Prompt: Those lines of the following listing which contain the string "bóng" should be returned.

Listed records:
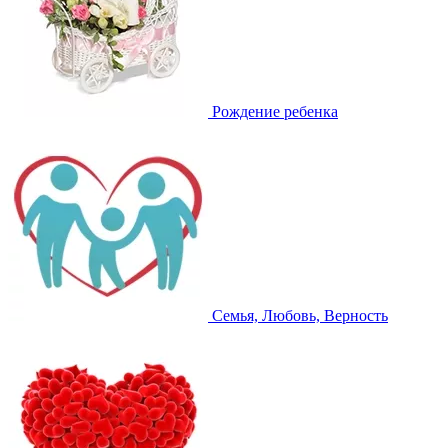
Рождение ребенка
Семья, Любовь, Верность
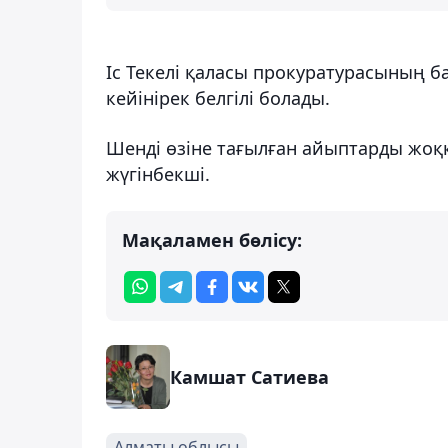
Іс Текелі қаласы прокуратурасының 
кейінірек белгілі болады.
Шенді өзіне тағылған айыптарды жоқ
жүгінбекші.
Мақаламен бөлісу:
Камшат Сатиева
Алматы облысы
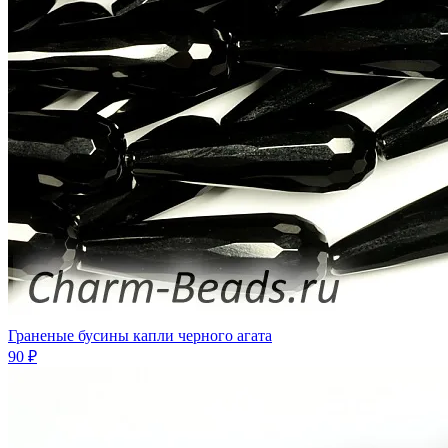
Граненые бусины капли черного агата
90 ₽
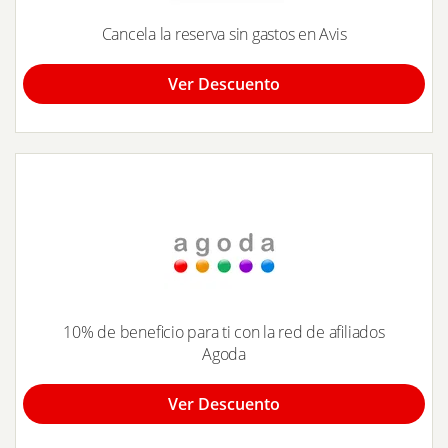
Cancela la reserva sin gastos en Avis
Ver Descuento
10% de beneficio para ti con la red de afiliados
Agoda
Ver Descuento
...
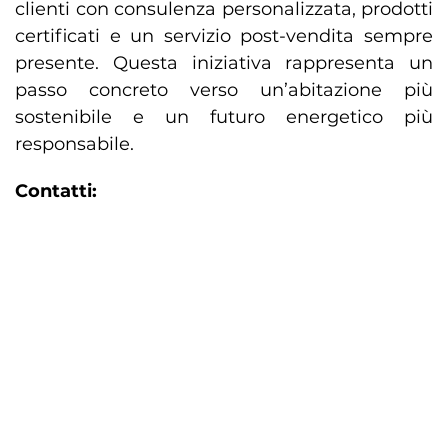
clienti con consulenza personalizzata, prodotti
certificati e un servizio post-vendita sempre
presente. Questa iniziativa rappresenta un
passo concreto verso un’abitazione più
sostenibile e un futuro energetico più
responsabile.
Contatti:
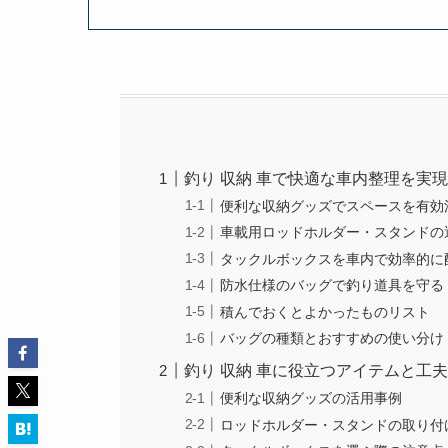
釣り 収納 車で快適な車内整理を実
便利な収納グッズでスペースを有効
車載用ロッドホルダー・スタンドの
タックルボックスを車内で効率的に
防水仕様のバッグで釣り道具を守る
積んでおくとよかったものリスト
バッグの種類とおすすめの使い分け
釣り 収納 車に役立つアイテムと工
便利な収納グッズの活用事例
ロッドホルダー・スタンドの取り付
--
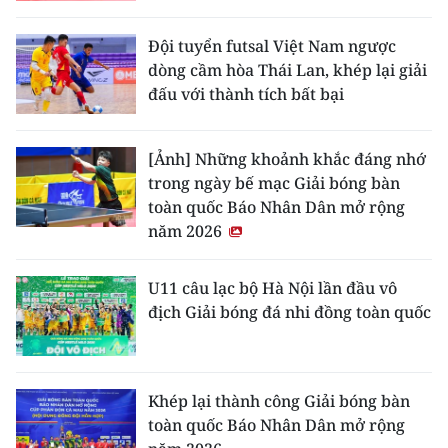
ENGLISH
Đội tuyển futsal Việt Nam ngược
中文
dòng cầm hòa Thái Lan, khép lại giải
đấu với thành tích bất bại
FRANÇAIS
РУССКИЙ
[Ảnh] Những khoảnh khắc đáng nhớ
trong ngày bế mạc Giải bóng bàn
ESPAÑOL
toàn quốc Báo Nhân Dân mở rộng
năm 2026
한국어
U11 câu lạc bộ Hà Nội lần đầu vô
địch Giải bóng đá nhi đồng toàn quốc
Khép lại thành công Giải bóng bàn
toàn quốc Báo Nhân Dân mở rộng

Task result:
trong ngày bế mạc Giải bóng bàn
địch Giải bóng đá nhi đồng toàn quốc
Khép lại thành công Giải bóng bàn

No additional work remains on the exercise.